Justice Pancholi authored his first judgement four days after joining the Patna High Court in Shankar Yadav & Ors. vs. The State Of Bihar (2023) and Jagdeo Yadav vs. The State Of Bihar (2023) wherein he upheld the judgment and order of the Additional Sessions Judge, Rosera, Samastipur in a Sessions Trial in a case whose arose in 2012. The Trial Court had convicted the appellants/accused person from Muzaffarpur for the offences punishable under Sections-302 read with 149, 148 and 323 of the Indian Penal Code and the appellants/accused are sentenced to suffer rigorous imprisonment for life and fine of Rs.10,000/-for the offences punishable under Sections-302/149 of the Indian Penal Code. In his 13-page long judgement dated July 28, 2023, Justice Pancholi observed that the Trial Court did not commit any error while passing the impugned order.
He authored his second 26-page long judgement dated August 2, 2023 in Kamakhya Giri vs. The State of Bihar (2023), wherein the judgment of conviction and order of sentence of March 2019 by the 1st Additional Sessions Judge-cum-Special Judge (NDPS) Act, Aurangabad was upheld. It arose out of a case from 2016, whereby all the appellants were convicted for the offences punishable under Sections 8-20 (b) ii (C) of the Narcotic Drugs and Psychotropic Substances Act, 1985 and were sentenced to undergo rigorous imprisonment for 14 years and to pay a fine of Rs.1,50,000/- each and in default of payment of fine to undergo simple imprisonment for six months each.

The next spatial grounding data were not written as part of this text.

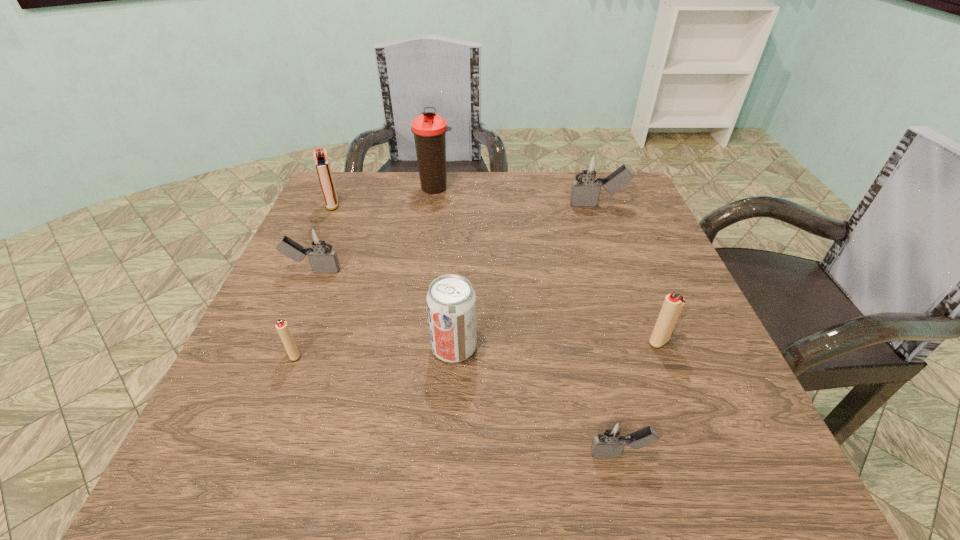 Locate an element on the screen. Image resolution: width=960 pixels, height=540 pixels. the tallest object is located at coordinates (429, 129).

I want to click on thermos bottle, so (x=429, y=129).

This screenshot has width=960, height=540. Identify the location of the biggest red igniter. pos(322,164).

Image resolution: width=960 pixels, height=540 pixels. What are the coordinates of `the leftmost red igniter` in the screenshot? It's located at (322, 164).

Locate an element on the screen. the farthest gray igniter is located at coordinates (585, 192).

Identify the location of soda can. This screenshot has height=540, width=960. (451, 303).

Identify the location of the leftmost gray igniter. Image resolution: width=960 pixels, height=540 pixels. (318, 247).

Locate an element on the screen. Image resolution: width=960 pixels, height=540 pixels. the fourth farthest object is located at coordinates [x=318, y=247].

Where is `the rightmost red igniter`? This screenshot has height=540, width=960. the rightmost red igniter is located at coordinates (672, 307).

Identify the location of the smallest red igniter. (281, 325).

He authored his third 25-page long judgement dated August 18, 2023 in Mani Kant Singh@ Tunna Singh vs The State of Bihar (2023) wherein the judgment of conviction and order of January, 2014 by Additional Sessions Judge-I, Sitamarhi in a Session Trial of 2013 in a case which arose in 2011 was set aside. The appellant, namely, Mani Kant Singh @ Tunna Singh was acquitted of the charges levelled against him by the trial court. He felt a persuaded by the decision of the Supreme Court in the case of Bahal Singh Vs. State of Haryana reported in AIR 1976 SC 2032. The Supreme Court had noted that the Trial Cpurt hd grave doubts about the presence of two prosecution witnesses at the time and place of occurrence. It observed: "If by coincidence or chance a person happens to be at the place of occurrence at the time it is taking place, he is called a chance witness. And if such a person happens to be a relative or friend of the victim or inimically disposed towards the accused then his being a chance witness is viewed with suspicion. Such a piece of evidence is not necessarily incredible or unbelievable but does require cautious and close scrutiny." It had underlined that "There was not any compelling or sufficient reason for the High Court to differ from the evaluation of the evidence of the two chance witnesses. It may well be as remarked by the High Court that the respondent was also their collateral but they appeared to be partisan witnesses on the side of the prosecution and hence their testimony was viewed with suspicion by the trial Judge.” The appellants' counsel also relied upon the decisions the Supreme Court in the case of Virendra Vs. State of Madhya Pradesh reported in AIR 2022 SC 3373, Raja Ram Vs. State of Rajasthan reported in 2005 (5) SCC 272, Assoo Vs. State of Madhya Pradesh reported in 2011 (14) SCC 448 and Javed Masood and Anr. Vs. State of Rajasthan reported in AIR 2010 SC 979.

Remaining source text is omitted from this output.